Section 6.6 Indemnification of Employees and Agents of the Corporation. The Corporation may, to the extent and in the manner permitted by applicable law, and to the extent authorized from time to time, grant rights to indemnification and to the advancement of expenses to any employee or agent of the Corporation.
Section 6.7 Nature of Rights. The rights conferred upon indemnitees in this Article VI shall be contract rights and such rights shall continue as to an indemnitee who has ceased to be a director, officer or trustee and shall inure to the benefit of the indemnitee’s heirs, executors and administrators. Any amendment, alteration or repeal of this Article VI that adversely affects any right of an indemnitee or its successors shall be prospective only and shall not limit or eliminate any such right with respect to any proceeding involving any occurrence or alleged occurrence of any action or omission to act that took place prior to such amendment, alteration or repeal.
Section 6.8 Settlement of Claims. Notwithstanding anything in this Article VI to the contrary, the Corporation shall not be liable to indemnify any indemnitee under this Article VI for any amounts paid in settlement of any proceeding effected without the Corporation’s written consent, which consent shall not be unreasonably withheld, or for any judicial award if the Corporation was not given a reasonable and timely opportunity, at its expense, to participate in the defense of such proceeding.
Section 6.9 Subrogation. In the event of payment under this Article VI, the Corporation shall be subrogated to the extent of such payment to all of the rights of recovery of the indemnitee, who shall execute all papers required and shall do everything that may be necessary to secure such rights, including the execution of such documents necessary to enable the Corporation effectively to bring suit to enforce such rights.

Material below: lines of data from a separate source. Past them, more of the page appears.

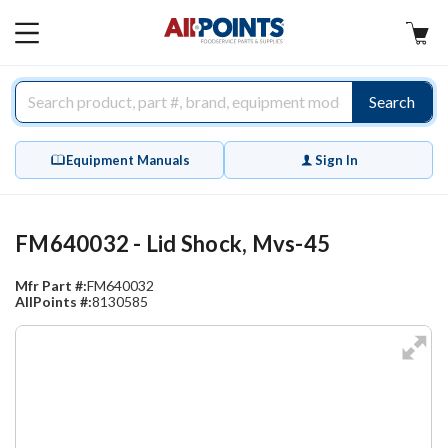
AllPoints
MAIN
MENU
Search
Equipment Manuals
Sign In
FM640032 - Lid Shock, Mvs-45
Mfr Part #:
FM640032
AllPoints #:
8130585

Section 6.10 Severability. If any provision or provisions of this Article VI shall be held to be invalid, illegal or unenforceable for any reason whatsoever, (a) the validity, legality and enforceability of the remaining provisions of this Article VI (including, without limitation, all portions of any paragraph of this Article VI containing any such provision held to be invalid, illegal or unenforceable, that are not by themselves invalid, illegal or unenforceable) shall not in any way be affected or impaired thereby, and (b) to the fullest extent possible, the provisions of this Article VI (including, without limitation, all portions of any paragraph of this Article VI containing any such provision held to be invalid, illegal or unenforceable, that are not themselves invalid, illegal or unenforceable) shall be construed so as to give effect to the intent of the parties that the Corporation provide protection to the indemnitee to the fullest enforceable extent.
ARTICLE VII
CAPITAL STOCK
Section 7.1 Certificates of Stock. The shares of the Corporation shall be represented by certificates; provided, however, that the Board of Directors may provide by resolution or resolutions that some or all of any or all classes or series of stock shall be uncertificated shares. Any such resolution shall not apply to shares represented by a certificate until such certificate is surrendered to the Corporation. Every holder of stock represented by certificates shall be entitled to have a certificate signed by or in the name of the Corporation by the Chairman or Vice Chairman of the Board of Directors, if any, or the President or a Vice President, and by the Treasurer or an Assistant Treasurer, or the Secretary of the Corporation or an Assistant Secretary, of the Corporation certifying the number of shares owned by such holder in the Corporation. Any or all such signatures may be facsimiles. In case any officer, transfer agent or registrar who has signed or whose facsimile signature has been placed upon a certificate has ceased to be such officer, transfer agent or registrar before such certificate is issued, it may be issued by the Corporation with the same effect as if such person were such officer, transfer agent or registrar at the date of issue.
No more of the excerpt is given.